While scientists had expected proteins to behave similarly in regions of high and low protein concentration from as high as 30 percent protein to less than one percent protein, respectively they instead found that proteins had a much larger range of motion and could contort themselves into many more configurations in the dilute solutions. The difference is comparable to skipping through an open field or being crammed into a crowded elevator, said Argonne biochemist Lee Makowski, who headed the project.
This study represents a novel approach to characterizing the ways in which proteins move around in solution to interact with other molecules, including drugs, metabolites, or pieces of DNA, and relied on the intense x-ray beams available at Argonnes Advanced Photon source.
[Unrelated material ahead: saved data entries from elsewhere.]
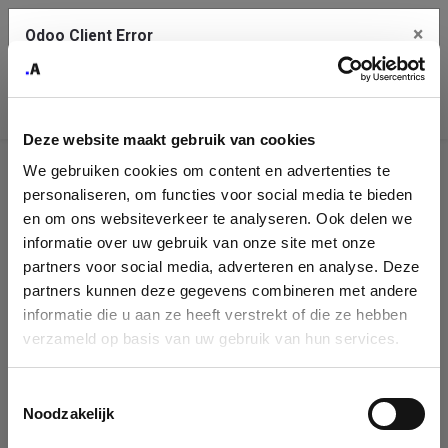
×
Odoo Client Error
Contact Us
An error
Copy the full error to clipboard
occurred
Deze website maakt gebruik van cookies
Please use the copy button to report the error to your support
We gebruiken cookies om content en advertenties te
service.
Company
personaliseren, om functies voor social media te bieden
Identification
en om ons websiteverkeer te analyseren. Ook delen we
informatie over uw gebruik van onze site met onze
See details
Please fill in your company details
partners voor social media, adverteren en analyse. Deze
partners kunnen deze gegevens combineren met andere
informatie die u aan ze heeft verstrekt of die ze hebben
Ok
You can search a company in our database by name, VAT or
verzameld op basis van uw gebruik van hun services.
enterprise ID. When a company is selected it will auto-complete the
form. If you don't find your company in our database, you can create
a new company record with the button below.
Toestemmingsselectie
Noodzakelijk
Company Name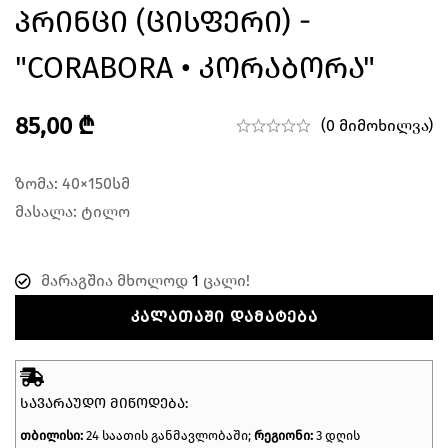
Პრინცი (ცისფერი) -
"CORABORA • Კორაბორა"
85,00
₾
(0 მიმოხილვა)
ზომა: 40×150სმ
მასალა: ტილო
მარაგშია მხოლოდ
1
ცალი!
ᲙᲐᲚᲐᲗᲐᲨᲘ ᲓᲐᲛᲐᲢᲔᲑᲐ
ᲡᲐᲕᲐᲠᲐᲣᲓᲝ ᲛᲘᲬᲝᲓᲔᲑᲐ:
თბილისი:
24 საათის განმავლობაში;
რეგიონი:
3 დღის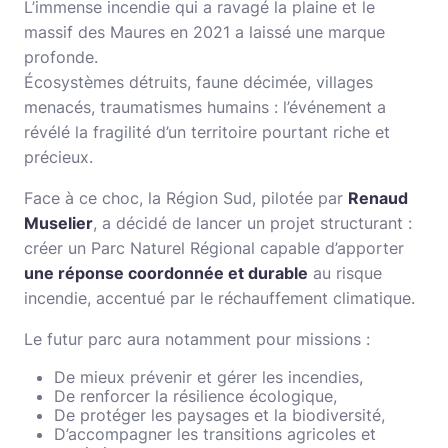
L’immense incendie qui a ravagé la plaine et le
massif des Maures en 2021 a laissé une marque
profonde.
Écosystèmes détruits, faune décimée, villages
menacés, traumatismes humains : l’événement a
révélé la fragilité d’un territoire pourtant riche et
précieux.
Face à ce choc, la Région Sud, pilotée par
Renaud
Muselier
, a décidé de lancer un projet structurant :
créer un Parc Naturel Régional capable d’apporter
une réponse coordonnée et durable
au risque
incendie, accentué par le réchauffement climatique.
Le futur parc aura notamment pour missions :
De mieux prévenir et gérer les incendies,
De renforcer la résilience écologique,
De protéger les paysages et la biodiversité,
D’accompagner les transitions agricoles et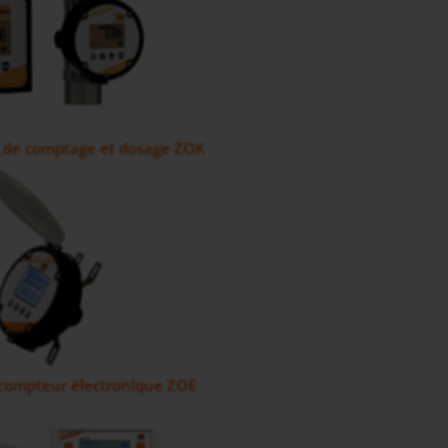
e de comptage et dosage ZOK
 compteur électronique ZOE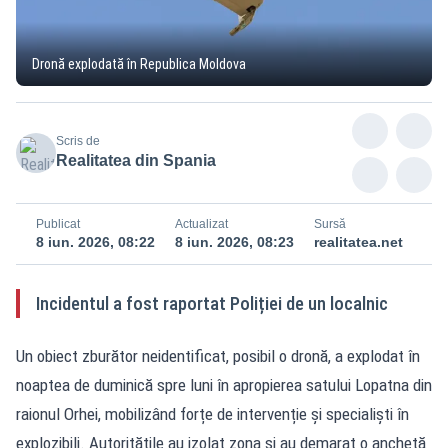
Dronă explodată în Republica Moldova
Scris de
Realitatea din Spania
Publicat
Actualizat
Sursă
8 iun. 2026, 08:22
8 iun. 2026, 08:23
realitatea.net
Incidentul a fost raportat Poliției de un localnic
Un obiect zburător neidentificat, posibil o dronă, a explodat în
noaptea de duminică spre luni în apropierea satului Lopatna din
raionul Orhei, mobilizând forțe de intervenție și specialiști în
explozibili. Autoritățile au izolat zona și au demarat o anchetă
The study of proteins had long focused almost exclusively on their structures, parts of which can resemble chains, sheets or helices. To determine these, scientists use high-energy X-rays to take snapshots of proteins frozen in a single conformation within a highly ordered crystal. However, biologists had made relatively little progress in using these pictures to show how proteins can reconfigure themselves in different environments.
Proteins are not static, theyre dynamic, Makowski said. Part of the common conception of proteins as rigid bodies comes from the fact that we know huge amounts about protein structures but much less about how they move.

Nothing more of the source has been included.